### EXERCISE PROMPT
Your answer must consist of the records exactly as given, with no pictures included.

Saved data entries:
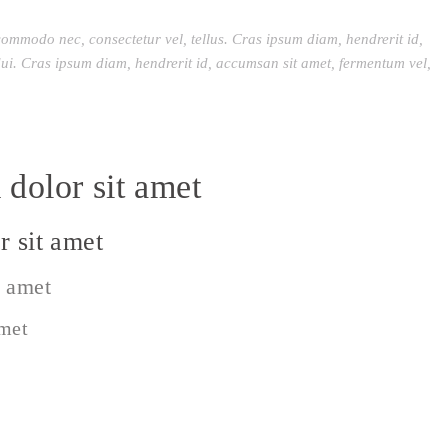
commodo nec, consectetur vel, tellus. Cras ipsum diam, hendrerit id,
ui. Cras ipsum diam, hendrerit id, accumsan sit amet, fermentum vel,
dolor sit amet
 sit amet
t amet
amet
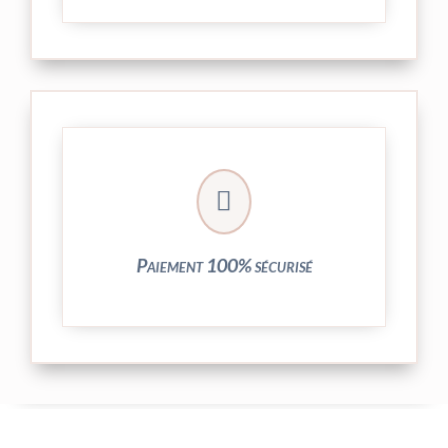
crypté de notre partenaire PayPlug.

entièrement sécurisées grâce au système
Vos transactions par carte bancaire sont
Paiement 100% sécurisé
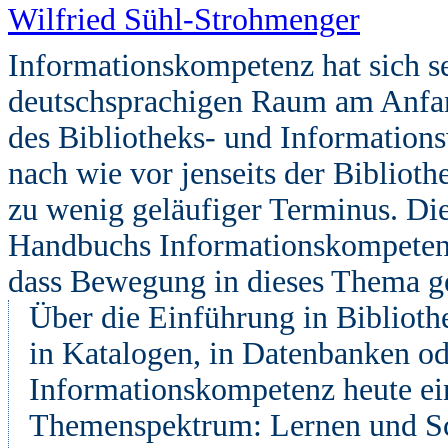
Wilfried Sühl-Strohmenger
Informationskompetenz hat sich se
deutschsprachigen Raum am Anfan
des Bibliotheks- und Informationsw
nach wie vor jenseits der Bibliot
zu wenig geläufiger Terminus. Die
Handbuchs Informationskompetenz
dass Bewegung in dieses Thema g
Über die Einführung in Bibliothe
in Katalogen, in Datenbanken od
Informationskompetenz heute ei
Themenspektrum: Lernen und Sch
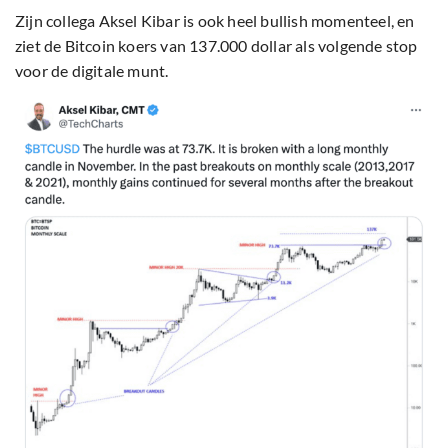
Zijn collega Aksel Kibar is ook heel bullish momenteel, en
ziet de Bitcoin koers van 137.000 dollar als volgende stop
voor de digitale munt.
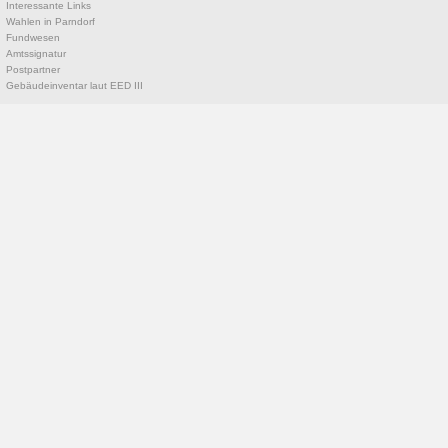
Interessante Links
Wahlen in Parndorf
Fundwesen
Amtssignatur
Postpartner
Gebäudeinventar laut EED III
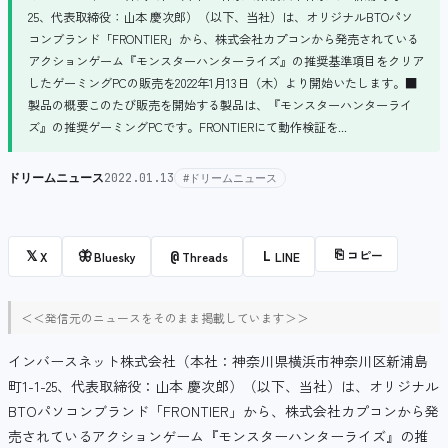
25、代表取締役：山本 慶次郎）（以下、当社）は、オリジナルBTOパソ
コンブランド「FRONTIER」から、株式会社カプコンから発売されている
アクションゲーム『モンスターハンターライズ』の推奨基準項目をクリア
したゲーミングPCの販売を2022年1月13日（木）より開始いたします。■
製品の概要このたび販売を開始する製品は、『モンスターハンターライ
ズ』の推奨ゲーミングPCです。FRONTIERにて動作検証を...
ドリームニュース
2022.01.13
#ドリームニュース
⎘
コピー
𝕏
🦋
@
L
X
Bluesky
Threads
LINE
＜＜発信元のニュースをそのまま掲載しています＞＞
インバースネット株式会社（本社：神奈川県横浜市神奈川区新浦島
町1-1-25、代表取締役：山本 慶次郎）（以下、当社）は、オリジナル
BTOパソコンブランド「FRONTIER」から、株式会社カプコンから発
売されているアクションゲーム『モンスターハンターライズ』の推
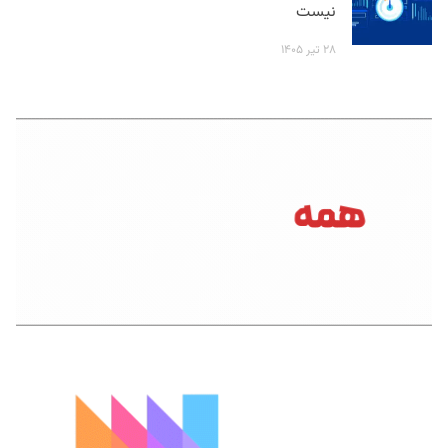
نیست
۲۸ تیر ۱۴۰۵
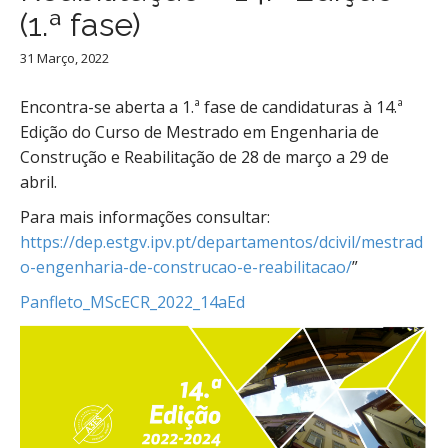
(1.ª fase)
31 Março, 2022
Encontra-se aberta a 1.ª fase de candidaturas à 14.ª
Edição do Curso de Mestrado em Engenharia de
Construção e Reabilitação de 28 de março a 29 de
abril.
Para mais informações consultar:
https://dep.estgv.ipv.pt/departamentos/dcivil/mestrad
o-engenharia-de-construcao-e-reabilitacao/
”
Panfleto_MScECR_2022_14aEd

### ANSWER TO THIS TASK
commodo nec, consectetur vel, tellus. Cras ipsum diam, hendrerit id,
ui. Cras ipsum diam, hendrerit id, accumsan sit amet, fermentum vel,
dolor sit amet
 sit amet
t amet
amet
crypté de notre partenaire PayPlug.

entièrement sécurisées grâce au système
Vos transactions par carte bancaire sont
Paiement 100% sécurisé
Wilfried Sühl-Strohmenger
Informationskompetenz hat sich se
deutschsprachigen Raum am Anfan
des Bibliotheks- und Informationsw
nach wie vor jenseits der Bibliot
zu wenig geläufiger Terminus. Die
Handbuchs Informationskompetenz
dass Bewegung in dieses Thema g
Über die Einführung in Bibliothe
in Katalogen, in Datenbanken od
Informationskompetenz heute ei
Themenspektrum: Lernen und Sch
Zijn collega Aksel Kibar is ook heel bullish momenteel, en
ziet de Bitcoin koers van 137.000 dollar als volgende stop
voor de digitale munt.
Interessante Links
Wahlen in Parndorf
Fundwesen
Amtssignatur
Postpartner
Gebäudeinventar laut EED III
25、代表取締役：山本 慶次郎）（以下、当社）は、オリジナルBTOパソ
コンブランド「FRONTIER」から、株式会社カプコンから発売されている
アクションゲーム『モンスターハンターライズ』の推奨基準項目をクリア
したゲーミングPCの販売を2022年1月13日（木）より開始いたします。■
製品の概要このたび販売を開始する製品は、『モンスターハンターライ
ズ』の推奨ゲーミングPCです。FRONTIERにて動作検証を...
ドリームニュース
2022.01.13
#ドリームニュース
⎘
コピー
𝕏
🦋
@
L
X
Bluesky
Threads
LINE
＜＜発信元のニュースをそのまま掲載しています＞＞
インバースネット株式会社（本社：神奈川県横浜市神奈川区新浦島
町1-1-25、代表取締役：山本 慶次郎）（以下、当社）は、オリジナル
BTOパソコンブランド「FRONTIER」から、株式会社カプコンから発
売されているアクションゲーム『モンスターハンターライズ』の推
نیست
۲۸ تیر ۱۴۰۵
(1.ª fase)
31 Março, 2022
Encontra-se aberta a 1.ª fase de candidaturas à 14.ª
Edição do Curso de Mestrado em Engenharia de
Construção e Reabilitação de 28 de março a 29 de
abril.
Para mais informações consultar:
https://dep.estgv.ipv.pt/departamentos/dcivil/mestrad
o-engenharia-de-construcao-e-reabilitacao/
”
Panfleto_MScECR_2022_14aEd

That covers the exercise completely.